De Reformatie. Weekblad tot ontwikkeling van het Gereformeerde leven

13e jaargang, onder redactie van K. Schilder, C. Tazelaar en J. Waterink,
Goes (Oosterbaan & Le Cointre) 1932-1933
23,179 (10 maart 1933)

a



Vriendenhand zond mij een ochtendblad (van 3 Maart) van het Algemeen Handelsblad, waarin eenige mededeelingen gedaan worden uit de meeningsverschillen, waarin ds Berkhoff zich tegenover de geloovige gereformeerde wetenschap heeft teruggetrokken, en waarover onze lezers reeds hier hebben kunnen lezen. Ik heb nu niet het oog op ds Berkhoffs chiliastische overtuigingen, maar op wat hij schreef over de klinkers van het Oude Testament. Uit het bedoelde artikel van het Handelsblad wordt ook een en ander meegedeeld over de nieuwste publicaties van ds Berkhoff ten dezen (die dus verschenen zijn, als ik het wel heb) na de verschijning (en in elk geval na het schrijven) van mijn voorgaande artikel over hem.
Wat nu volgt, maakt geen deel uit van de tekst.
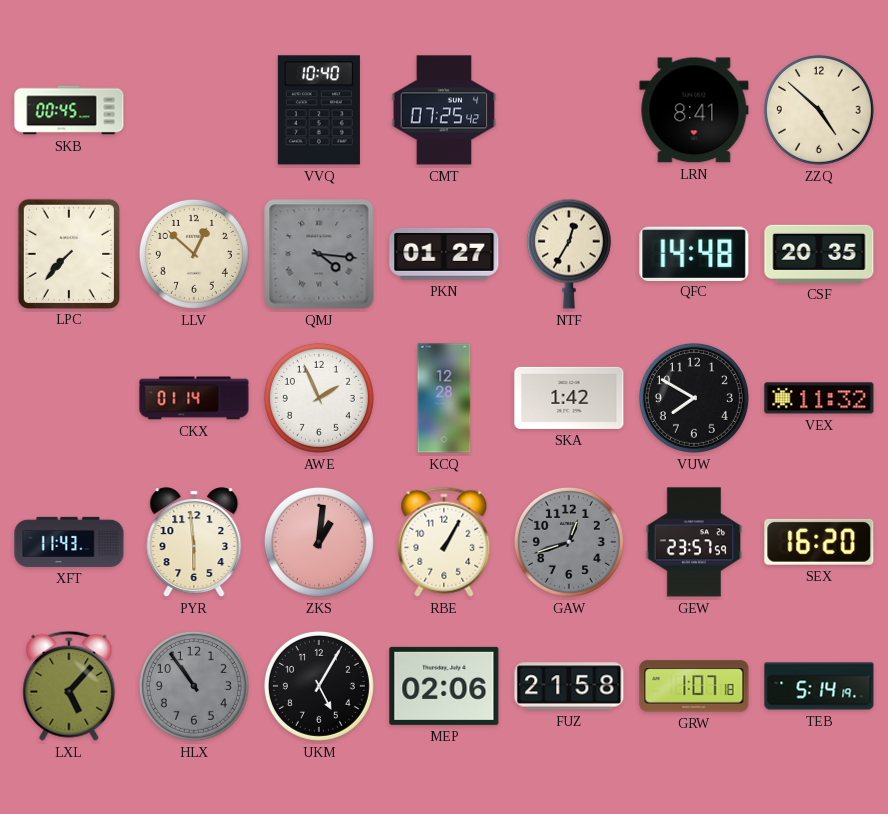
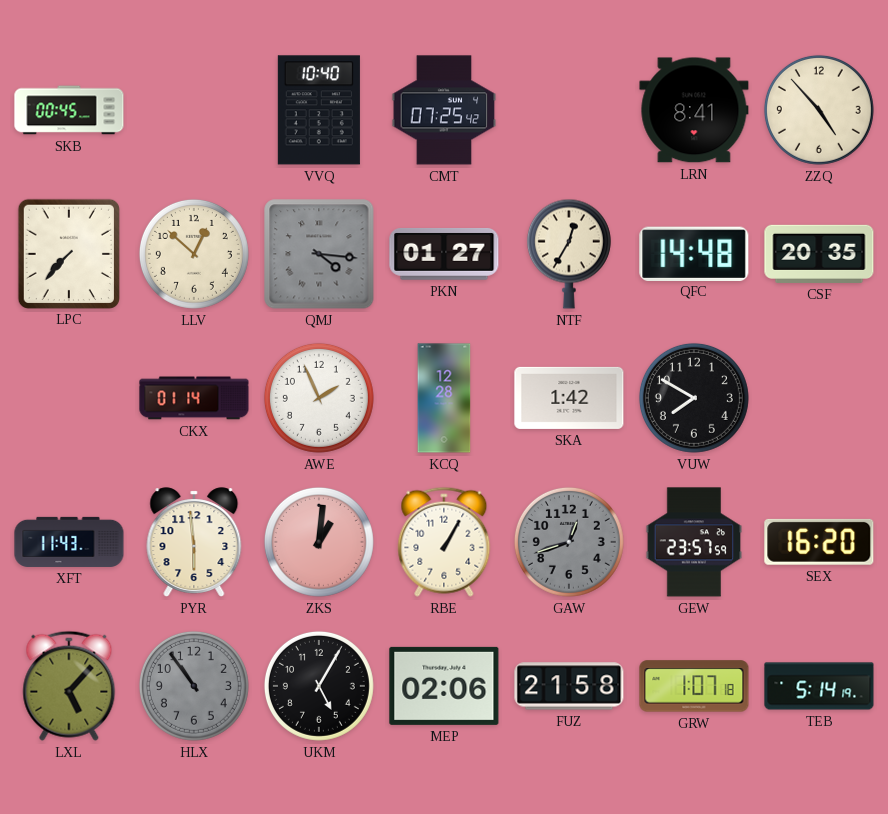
ZZQ: 4:52 -> 4:53
VEX: 11:32 -> none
Ik leg er den nadruk op, dat ik ds Berkhoffs laatste artikel nog niet gelezen heb: omdat het evenwel in de eerste dagen mij nog niet zal kunnen bereiken, en toch de kwestie, waarom het hier gaat, de lezers intensiever blijkt te intereesseeren dan ik eerst vermoedde, geeft ik toch reeds nu een antwoord op wat ik via het Handelsblad las van ds Berkhoffs laatste artikel. Mocht het later blijken, dat er nog dingen van beteekenis te bespreken zijn, dan kan ik er nog steeds op terugkomen.

*

Naar wat het Handelsblad thans weergeeft, verschanst ds Berkhoff zich achter de leer der „providentia specialissima”. Deze twee woorden beteekenen: een zeer bizondere zorg. En er wordt mee gedoeld op de „zeer bizondere zorg”, die, naar algemeen gereformeerd belijden, God heeft gehad over de Heilige Schrift. Door deze speciaalste zorg (of voor-zienigheid) over Zijn geschreven Woord heeft God naar gereformeerd belijden ervoor „zorg” gedragen, dat zij zóó tot ons kwam, dat wij „al hetgeen ons noodig is te gelooven”, of „den weg Gods”, daaruit nauwkeurig kunnon kennen.

Ds Berkhoff nu meent, dat men met dit geloof der gereformeerden in strijd komt, als men op de wijze van prof. Aalders handelt. Wat het hier in geding gebrachte inzicht van prof. Aalders is, behoef ik niet meer hier te bespreken: dat is al geschied.

*

Nu zou het wel eens de moeite waard kunnen zijn, over die „allerbizonderste zorg” Gods in verband met de Schrift in het algemeen te handelen.

Maar met opzet weiger ik dat hier. Ds Berkhoff heeft niet algemeene beschouwingen gegeven, doch zich zeer bizonderlijk over prof. Aalders uitgelaten. Wij zullen dus ons beperken tot het hier in geding zijnde punt.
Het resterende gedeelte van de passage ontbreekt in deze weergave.